Size Effects in MgO Cube Dissolution
Artikel i vetenskaplig tidskrift, 2015
Stability parameters and dissolution behavior of engineered nanomaterials in aqueous systems are critical to assess their functionality and fate under environmental conditions. Using scanning electron microscopy, transmission electron microscopy, and X-ray diffraction, we investigated the stability of cubic MgO particles in water. MgO dissolution proceeding via water dissociation at the oxide surface, disintegration of Mg2+-O2- surface elements, and their subsequent solvation ultimately leads to precipitation of Mg(OH)(2) nanosheets. At a pH >= 10, MgO nanocubes with a size distribution below 10 nm quantitatively dissolve within few minutes and convert into Mg(OH)(2) nanosheets. This effect is different from MgO cubes originating from magnesium combustion in air. With a size distribution in the range 10 nm <= d <= 1000 nm they dissolve with a significantly smaller dissolution rate in water.
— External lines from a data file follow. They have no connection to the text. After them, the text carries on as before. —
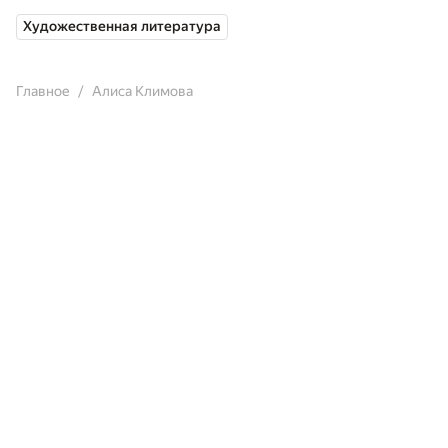
Художественная литература
Главное
Алиса Климова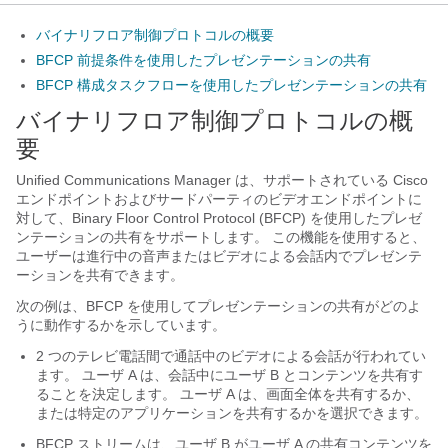
バイナリフロア制御プロトコルの概要
BFCP 前提条件を使用したプレゼンテーションの共有
BFCP 構成タスクフローを使用したプレゼンテーションの共有
バイナリフロア制御プロトコルの概
要
Unified Communications Manager は、サポートされている Cisco
エンドポイントおよびサードパーティのビデオエンドポイントに
対して、Binary Floor Control Protocol (BFCP) を使用したプレゼ
ンテーションの共有をサポートします。 この機能を使用すると、
ユーザーは進行中の音声またはビデオによる会話内でプレゼンテ
ーションを共有できます。
次の例は、BFCP を使用してプレゼンテーションの共有がどのよ
うに動作するかを示しています。
2 つのテレビ電話間で通話中のビデオによる会話が行われてい
ます。 ユーザ A は、会話中にユーザ B とコンテンツを共有す
ることを決定します。 ユーザ A は、画面全体を共有するか、
または特定のアプリケーションを共有するかを選択できます。
BFCP ストリームは、ユーザ B がユーザ A の共有コンテンツを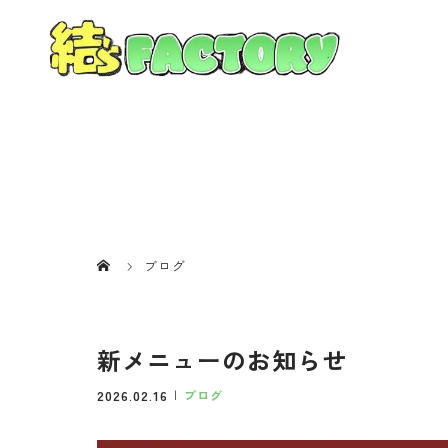
ブログ
新メニューのお知らせ
2026.02.16
ブログ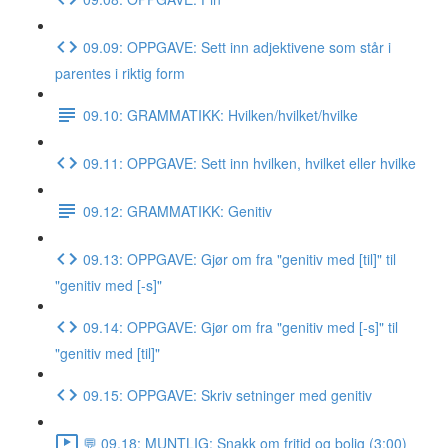
09.09: OPPGAVE: Sett inn adjektivene som står i
parentes i riktig form
09.10: GRAMMATIKK: Hvilken/hvilket/hvilke
09.11: OPPGAVE: Sett inn hvilken, hvilket eller hvilke
09.12: GRAMMATIKK: Genitiv
09.13: OPPGAVE: Gjør om fra "genitiv med [til]" til
"genitiv med [-s]"
09.14: OPPGAVE: Gjør om fra "genitiv med [-s]" til
"genitiv med [til]"
09.15: OPPGAVE: Skriv setninger med genitiv
💬 09.18: MUNTLIG: Snakk om fritid og bolig (3:00)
On these particles water induced etching generates (110) faces which, above a certain face area, dissolve at a rate equal to that of (100) planes.(1) The delayed solubility of microcrystalline MgO is attributed to surface hydroxide induced self-inhibition effects occurring at the (100) and (110) microplanes. The present work underlines the importance of morphology evolution and surface faceting of engineered nanomaterials particles during their dissolution.